体位は、主に左側を向いて、特に女性では、おしりが丸出しにならないように、患部だけがみえるような穴の開いた布を使います。診察は、機械を使う前に優しく触診をして、痛みや、緊張の度合いをみます。直腸診も行ない直腸内の出血や腫瘍、腫瘤の有無をみる大切な診察もおこないます。肛門鏡は初診ではなるべく痛みがほとんどない筒型のものを使います。宜しければ、リアルタイムで肛門鏡の画像を見て説明することもあります。
痔瘻、裂肛、血栓性外痔核、肛門周囲膿瘍、肛門そうよう症等も治療致しますが、診断が御自分の判断と多々相違がある場合がありますので、まず、適切な診察が必要です。ほとんどの場合、診断は、その場で付きますが、症例によっては、経過をみて診断がつく場合もありますし、特に裂肛や痔核では肛門鏡(疼痛など考慮し)の種類を変えての診察も重要となります。痔瘻の診察では、触診が大切な診察となりますが、補助的に超音波診断やMRIも利用します。液や、血が出たり、腫れて、いつも痛い、座っているときだけ痛い、眠れないなどの情報も同じぐらい大切です。
特に痔核の脱出の症状は、病院での診察では、認めず自宅などの病院外で、あるいは、お産後にのみ症状が現れる場合があります。その場合、スマートフォンなどにより、自ら撮られた画像のみが、重要な診察の情報となりうります(実際、患者様から、持参して治療の選択に大きく影響している例もございます)。
痔核に限らず、大切な症状と思われましたら、画像の情報を持参していただければ、大変助かります。
(PS:肛門科医の中で、この重要性を訴え始め、熱心に地方新聞で指導されている先生もおります:笹口政利先生、誠心会吉田病院)

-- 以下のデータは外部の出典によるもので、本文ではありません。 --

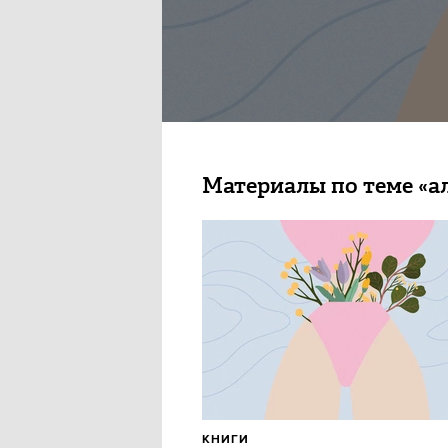
Материалы по теме «а
КНИГИ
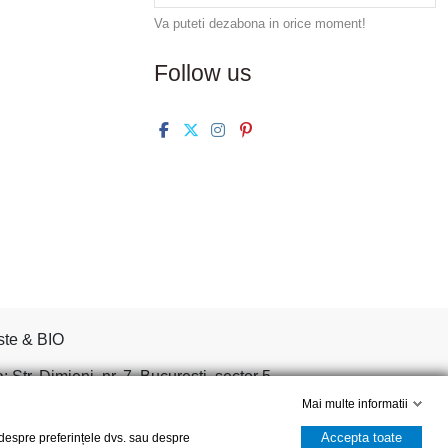
Va puteti dezabona in orice moment!
Follow us
ste & BIO
tr. Dimieni, nr. 7, Bucuresti, sector 5.
Mai multe informatii
Accepta toate
, despre preferințele dvs. sau despre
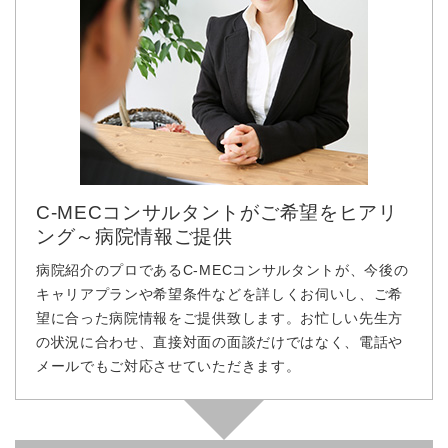
C-MECコンサルタントがご希望をヒアリ
ング～病院情報ご提供
病院紹介のプロであるC-MECコンサルタントが、今後の
キャリアプランや希望条件などを詳しくお伺いし、ご希
望に合った病院情報をご提供致します。お忙しい先生方
の状況に合わせ、直接対面の面談だけではなく、電話や
メールでもご対応させていただきます。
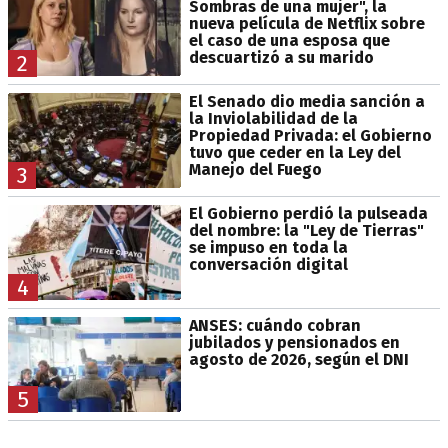
Sombras de una mujer", la
nueva película de Netflix sobre
el caso de una esposa que
descuartizó a su marido
2
El Senado dio media sanción a
la Inviolabilidad de la
Propiedad Privada: el Gobierno
tuvo que ceder en la Ley del
Manejo del Fuego
3
El Gobierno perdió la pulseada
del nombre: la "Ley de Tierras"
se impuso en toda la
conversación digital
4
ANSES: cuándo cobran
jubilados y pensionados en
agosto de 2026, según el DNI
5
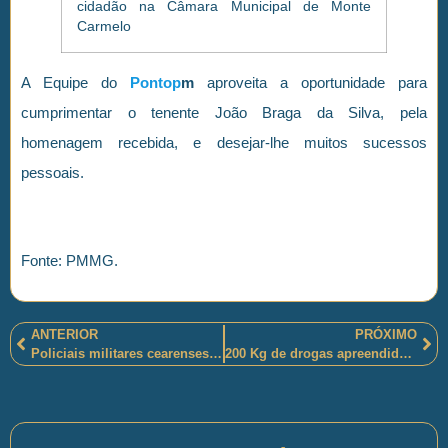
A Equipe do
Pontop
m
aproveita a oportunidade para
cumprimentar o tenente João Braga da Silva, pela
homenagem recebida, e desejar-lhe muitos sucessos
pessoais.
Fonte: PMMG.
ANTERIOR
PRÓXIMO
Policiais militares cearenses que atuam na polícia rodoviária estadual apoiaram as crianças da Associação Peter Pan
200 Kg de drogas apreendidos e um homem preso em Teixeira de Freitas-BA pelos policiais militares baianos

思ったより、さほど重大でない場合もあります。ほとんどの場合一度の診察で診断がつき、病状についてお話しを聞き(希望により画像を見ていただき)心配から解消される時も多々あります。
突然肛門にできもの、おでき、すわると違和感、歩いて痛い、突然の出血などで来られます。便秘、下痢、仕事によるかんづめ状態(動かない)で痔の血管内に血の塊ができて、腫れあがり痛くなる状態です。
治療はほとんど内服、外用剤で経過を見ますが、症状の強い場合は、相談により局所麻酔で血栓除去術を行います。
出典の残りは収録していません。